Knowledge at Wharton: I know that Morocco has very often taken a pan-African view rather than just looking at the country itself. But how is your bank playing a pan-Africa role?

Douiri: Well, the international expansion is fairly new compared to our 110-year history. Our first experience was in Europe 40 years ago, and it was around two topics — immigrant banking and trade finance. So we first set up rep offices and now a fully licensed bank in France. We are present in Spain, Italy, Belgium, the Netherlands, Germany and the U.K. This is because the natural business area of Morocco is Europe. More than 10% of our population that lives in Europe is migrants, and they will continue sending home large amounts [of money]. Approximately 5% of our GDP comes every year in remittances. So we were bound to be there, and this is what I consider part of our Morocco business.
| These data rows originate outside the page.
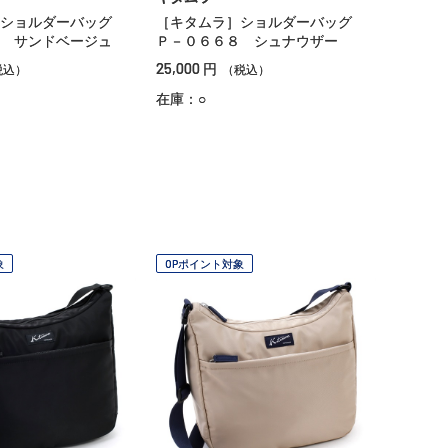
］ショルダーバッグ
［キタムラ］ショルダーバッグ
 サンドベージュ
Ｐ－０６６８ シュナウザー
25,000
円
税込）
（税込）
在庫：○
象
OPポイント対象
“[In Morocco], we are still a long way from a start-up culture.  But, at the same time, we’re very entrepreneurial.”

But when we started to see the slowdown in financial services in Morocco due to the high penetration within an economy that is fairly small, we had the choice of either accepting the slower growth and becoming a utility stock or finding continued avenues for growth by replicating what we learned in Morocco and in neighboring markets that had lower penetration of financial services. This is exactly what we did after the merger that created Attijariwafa Bank. We did a thorough country scan using a number of indicators in order to prioritize the markets we had to enter.

Ten years later, we are in most of our priority markets. There is one missing part — Algeria, our immediate neighbor where the economy is twice as big as Morocco and the banking industry is approximately the same size but more fragmented. So there is a lot of value to be created in Algeria if we were able to compete. We applied for a license. That was one of our first steps in 2005. But we never got an answer.

Volatility was managed through diversification, because we entered so many countries that a crisis in any given country would not hurt us overall. Plus, Morocco remains big – 80% of the balance sheet. The combination of all this has [led] our board [to] ask us to make larger, bolder acquisitions, which means going into larger markets like Nigeria or Egypt or Ethiopia if it opens up.

Knowledge at Wharton: Take us through the strategic decision-making process you used in identifying your priority markets. What were the risks that you considered, and how did you hedge those risks?

Douiri: The risks are related to the indicators. The top indicator has to do with the macroeconomic situation. We are a bank. So we live with the macro, we live with interest rates, with currency. The second big theme had to do with regulation. We also looked at cultural aspects. How will we be able to conduct cross-border projects? We don’t aim to just plant the flag; we need to work hard on transferring best practices. A good proxy for cultural proximity is language. We needed our teams to communicate easily.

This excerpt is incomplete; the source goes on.